Find transformation matrix between two noisy vector sets by optimization of loss function

1.2k Views Asked by At

In theory I've got two sample sets of $N$ (row) vectors $A = \{\vec{a}_0,...,\vec{a}_{N-1}\}$ and $B = \{\vec{b}_0,..., \vec{b}_{N-1}\}$ with all $\vec{a}_n, \vec{b}_n \in \mathbb{R}³$.

I can make sample sets of almost arbitrary length (arbitrary $N$). Within certain limitations that is.

There's an unknown transformation $T$ so that $\vec{b}_n = \vec{a}_n \cdot T$

Each vector $\vec{a}_n$ and $\vec{b}_n$ is also noisy so that $\vec{a'}_n = \vec{a}_n + \epsilon_a(n)$ and $\vec{b'}_n = \vec{b}_n + \epsilon_b(n)$. So the actual sets I'm working with are rather $A' = \{\vec{a'}_0, ..., \vec{a'}_{N-1}\}$ and $B' = \{\vec{b'}_0, ..., \vec{b'}_{N-1}\}$.

In practice I only have $A'$ and $B'$, so, only the noisy vectors.

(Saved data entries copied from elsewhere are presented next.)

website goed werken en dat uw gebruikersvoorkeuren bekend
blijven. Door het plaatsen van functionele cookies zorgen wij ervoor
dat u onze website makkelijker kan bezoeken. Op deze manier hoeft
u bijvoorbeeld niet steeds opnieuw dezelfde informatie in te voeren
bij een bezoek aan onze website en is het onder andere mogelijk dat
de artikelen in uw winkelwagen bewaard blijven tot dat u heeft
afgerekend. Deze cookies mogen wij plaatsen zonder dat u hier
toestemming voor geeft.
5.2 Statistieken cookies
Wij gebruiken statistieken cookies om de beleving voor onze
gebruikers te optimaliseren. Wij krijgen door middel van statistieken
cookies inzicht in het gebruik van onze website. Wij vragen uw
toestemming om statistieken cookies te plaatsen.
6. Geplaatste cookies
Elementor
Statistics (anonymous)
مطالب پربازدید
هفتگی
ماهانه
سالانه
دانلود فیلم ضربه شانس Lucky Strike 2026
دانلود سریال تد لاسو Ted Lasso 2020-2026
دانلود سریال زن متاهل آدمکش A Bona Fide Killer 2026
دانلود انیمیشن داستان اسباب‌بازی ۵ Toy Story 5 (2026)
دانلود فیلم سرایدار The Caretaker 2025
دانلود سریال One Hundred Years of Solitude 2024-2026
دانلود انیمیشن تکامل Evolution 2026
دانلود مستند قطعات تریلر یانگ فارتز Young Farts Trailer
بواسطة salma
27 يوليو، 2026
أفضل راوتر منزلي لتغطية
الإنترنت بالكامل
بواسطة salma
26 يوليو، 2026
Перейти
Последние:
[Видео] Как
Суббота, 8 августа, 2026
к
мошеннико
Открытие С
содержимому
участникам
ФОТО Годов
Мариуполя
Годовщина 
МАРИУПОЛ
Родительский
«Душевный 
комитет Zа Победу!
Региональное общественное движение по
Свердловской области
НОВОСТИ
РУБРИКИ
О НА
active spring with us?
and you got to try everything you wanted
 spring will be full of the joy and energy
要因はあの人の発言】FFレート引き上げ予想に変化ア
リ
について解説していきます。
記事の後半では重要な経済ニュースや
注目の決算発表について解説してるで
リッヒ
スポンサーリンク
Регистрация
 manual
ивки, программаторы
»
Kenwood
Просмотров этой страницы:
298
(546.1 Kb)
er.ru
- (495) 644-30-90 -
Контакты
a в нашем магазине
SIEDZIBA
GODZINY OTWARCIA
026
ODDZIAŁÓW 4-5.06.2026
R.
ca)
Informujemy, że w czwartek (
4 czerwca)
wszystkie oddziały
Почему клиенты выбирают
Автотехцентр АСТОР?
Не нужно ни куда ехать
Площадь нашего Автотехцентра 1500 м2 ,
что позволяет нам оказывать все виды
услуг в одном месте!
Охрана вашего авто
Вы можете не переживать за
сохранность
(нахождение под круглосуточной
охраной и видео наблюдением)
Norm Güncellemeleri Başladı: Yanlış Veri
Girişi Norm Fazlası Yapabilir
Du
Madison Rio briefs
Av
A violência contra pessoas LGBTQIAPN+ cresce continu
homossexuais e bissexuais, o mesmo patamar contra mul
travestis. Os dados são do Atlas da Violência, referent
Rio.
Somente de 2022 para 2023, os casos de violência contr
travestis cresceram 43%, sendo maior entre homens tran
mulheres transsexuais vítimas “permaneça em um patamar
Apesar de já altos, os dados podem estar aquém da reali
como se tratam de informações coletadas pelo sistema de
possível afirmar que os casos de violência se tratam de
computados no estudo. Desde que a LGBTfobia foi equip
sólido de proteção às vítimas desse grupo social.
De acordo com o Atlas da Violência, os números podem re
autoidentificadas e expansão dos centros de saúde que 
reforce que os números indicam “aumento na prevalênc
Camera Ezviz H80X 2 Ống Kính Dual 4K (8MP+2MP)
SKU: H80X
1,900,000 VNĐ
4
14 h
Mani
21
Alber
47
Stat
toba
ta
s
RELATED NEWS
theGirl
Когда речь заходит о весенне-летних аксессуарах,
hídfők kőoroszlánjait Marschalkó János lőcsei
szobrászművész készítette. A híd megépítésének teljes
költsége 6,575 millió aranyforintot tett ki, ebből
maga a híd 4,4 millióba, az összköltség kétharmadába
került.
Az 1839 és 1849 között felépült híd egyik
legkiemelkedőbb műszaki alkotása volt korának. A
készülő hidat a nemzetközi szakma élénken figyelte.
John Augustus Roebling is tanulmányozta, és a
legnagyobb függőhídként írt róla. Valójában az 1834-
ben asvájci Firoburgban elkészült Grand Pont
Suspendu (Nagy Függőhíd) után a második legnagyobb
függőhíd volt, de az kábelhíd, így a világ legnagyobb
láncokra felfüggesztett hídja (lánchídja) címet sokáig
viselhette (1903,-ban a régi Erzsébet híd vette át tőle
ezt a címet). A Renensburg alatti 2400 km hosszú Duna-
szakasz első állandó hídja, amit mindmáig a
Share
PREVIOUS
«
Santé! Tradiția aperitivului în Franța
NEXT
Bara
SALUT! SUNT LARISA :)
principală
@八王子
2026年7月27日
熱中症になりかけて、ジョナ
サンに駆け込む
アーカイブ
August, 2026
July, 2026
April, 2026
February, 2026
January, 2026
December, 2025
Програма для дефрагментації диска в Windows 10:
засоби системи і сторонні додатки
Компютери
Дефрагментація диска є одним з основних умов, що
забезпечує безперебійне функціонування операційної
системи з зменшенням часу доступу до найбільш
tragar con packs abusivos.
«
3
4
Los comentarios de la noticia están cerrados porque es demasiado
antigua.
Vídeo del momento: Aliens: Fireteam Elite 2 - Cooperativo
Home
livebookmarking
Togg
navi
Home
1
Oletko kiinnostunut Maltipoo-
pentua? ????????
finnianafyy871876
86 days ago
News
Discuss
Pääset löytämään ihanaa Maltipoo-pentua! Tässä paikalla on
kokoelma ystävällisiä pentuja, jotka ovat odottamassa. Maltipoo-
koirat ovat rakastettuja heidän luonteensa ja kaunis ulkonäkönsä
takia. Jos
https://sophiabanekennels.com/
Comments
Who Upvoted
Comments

Noise can be pretty strong, at least on $B$, noise on $A$ however not as much. And the noise is different on both vectors such that $\epsilon_a(n) \neq \epsilon_b(n)$. For simplification I assume that both $\epsilon$ are normal distributed.

I need to find the transformation matrix $T$ based on $A'$ and $B'$.

Furthermore, I think I can assume that the optimal $T$ is unique for all samples.

Current state

What I'm trying to do at the moment is to minimize the loss between a transformed $\vec{a'}_n$ and $\vec{b'}_n$. The loss is the reduced sum of the squared differences between all $\vec{a'}_n \cdot T$ and $\vec{b'}_n$.

I'm using Python and TensorFlow to optimize $T$, so I can't say much about the gradients. I'm also using the SGD optimizer (have tried others as well) of TensorFlow to optimize $T$.

Due to the noise on $A'$ and $B'$ I can imagine that the loss and thus its gradient are not steady. That seems like a problem. Is that correct? Now that I think about it, probably not.

So, actual questions...

  1. Does this approach at all make sense?
  2. Which prerequisites would this approach have?
  3. Which pitfalls did I overlook?
  4. Which kind of preprocessing of $A'$ and $B'$ do you think might help to stabilize the approach?
  5. Can you think of other, better, more reliable approaches to get the matrix $T$ from the noisy datasets $A'$ and $B'$?
1

There are 1 best solutions below

6
On BEST ANSWER

The approach makes sense.

It sounds like you're trying to find a matrix $T$ s.t. $AT \sim B$. Here's how I would approach it.

First, consider the equation: $AT = B$ $$$$ $$\text{ $(1)$ } \begin{bmatrix} a_{11} & a_{12} & \dots & a_{1n} \\ a_{21} & a_{22} & \dots & a_{2n} \\ \dots \\ a_{N1} & a_{N2} & \dots & a_{Nn} \end{bmatrix} \begin{bmatrix} t_{11} & t_{12} & \dots & t_{1n} \\ t_{21} & t_{22} & \dots & t_{2n} \\ \dots \\ t_{n1} & t_{n2} & \dots & t_{nn} \end{bmatrix} = \begin{bmatrix} b_{11} & b_{12} & \dots & b_{1n} \\ b_{21} & b_{22} & \dots & b_{2n} \\ \dots \\ b_{N1} & b_{N2} & \dots & b_{Nn} \end{bmatrix}$$ $$$$

If $A$ is invertible, could just take $T = A^{-1}B$. Unfortunately, this is unlikely.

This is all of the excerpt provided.